That does not appear to address RTP, as the definition provided in the link is -
Rewrites contact IP and port
The “contact” header addresses SIP only. For RTP it is the “connection” header. This is why the setting “NAT tab: Entered external IP/Port, checked Use IP address in SDP” is there along with the local subnet so that when the UCM sees a local IP making a request the UCM responds with a connection and contact header indicating its local IP. If it sees the request from a non-local IP, it will respond with its public IP in both the connection and contact header.
Digging a little deeper, you will see that -
- Rewrites contact IP and port to that of the NAT device by looking at IP address:port info from the packets reaching FreeSWITCH.
- Forces REGISTER expiry to 30 seconds. (Unless sip-force-expires is set)
This is similar to the way Asterisk tries to deal with NAT traversal."
Basically, all the tools are already there to handle the NAT in the UCM to include RTP which the Freeswith tool does not.
Next, the FS tool does not address how the device is to know its public IP. The tool basically says ignore the connection and contact header info IN THE SIP message and instead respond to the source IP and ports as seen at the UCM NIC interface. The UCM must still respond and it will need to tell the remote device what IP and port to use and if the device is non-local it must indicate the public IP. For those that do not have a static IP nor a DDNS FQDN, then STUN is the method used. The same is true as to why GS had you put STUN in the phones. Its a 2 way street as both the PBX and remote device must know and advise as to how the other end is to communicate reliably back.
In the settings on the phone, they should have also had you enable SIP options with a frequency of 30 seconds. As I suspect that you are not port forwarding at the remote end, this will cause a pinhole so that any calls coming into the phone will still be received.

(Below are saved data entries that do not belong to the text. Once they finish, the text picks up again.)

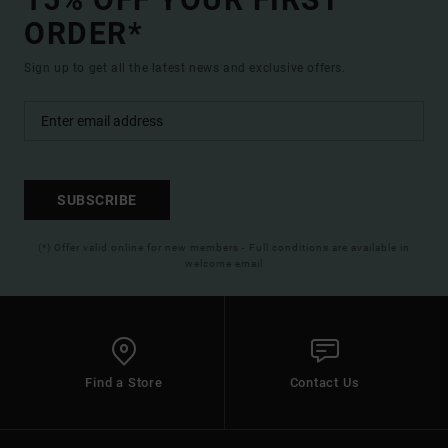
ORDER*
Sign up to get all the latest news and exclusive offers.
SUBSCRIBE
(*) Offer valid online for new members - Full conditions are available in
welcome email
Find a Store
Contact Us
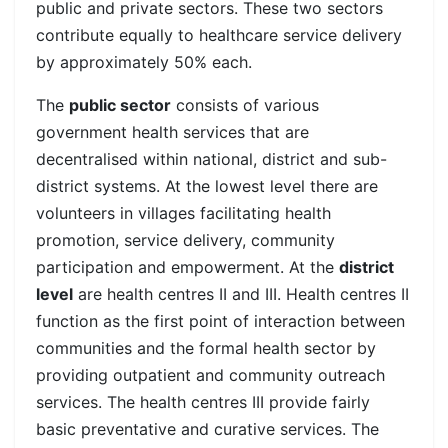
public and private sectors. These two sectors
contribute equally to healthcare service delivery
by approximately 50% each.
The
public sector
consists of various
government health services that are
decentralised within national, district and sub-
district systems.
At the lowest level there are
volunteers in villages facilitating health
promotion, service delivery, community
participation and empowerment.
At the
district
level
are health centres II and III. Health centres II
function as the first point of interaction between
communities and the formal health sector by
providing outpatient and community outreach
services. The health centres III provide fairly
basic preventative and curative services. The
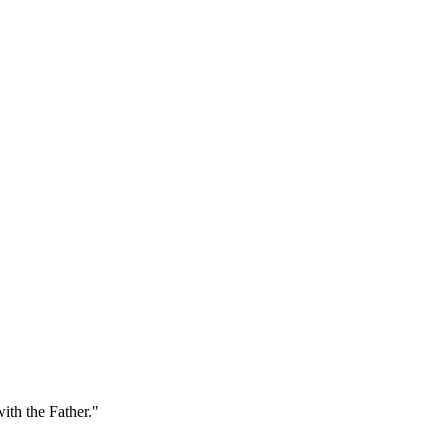
ith the Father."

I do not know what the register period is, but 30 seconds is too small a period in my opinion; hence why the options request in the SIP settings.
Finally, no the 1 setting in the TOS RTP-Keep alive is not to create a pinhole. This setting is only active during an active SDP session. It is meant to send a packet in order to avoid an RTP timeout.
This is typically used when a call has been placed on hold. The remote side is sending music or whatever, but the other end is usually quite so nothing is being sent. If there are no RTP packets sent, then the other side may have a RTP timeout enabled (the UCM also has one) that will assume that the other end has gone off-line and kill the call when the timer fires. BTW the 1 setting is far too short and is sending extraneous traffic for no good reason. 20 -30 seconds is typically a reasonable period.
There is no point in sending a packet on a RTP port for a pinhole. As the UCM is set with a default RTP range of 10000-20000 and it does not know which port the next call will use until such time as the call is being established, it would have to send a packet out each of the 10001 ports. When the SDP in an INVITE or 200OK is seen, it will then know the ports to use and will bind to same at that time, not before. You can hover your cursor over the setting description to get more detail of what the setting does (in some cases). You will see that it is only active during a session which is only established during a call.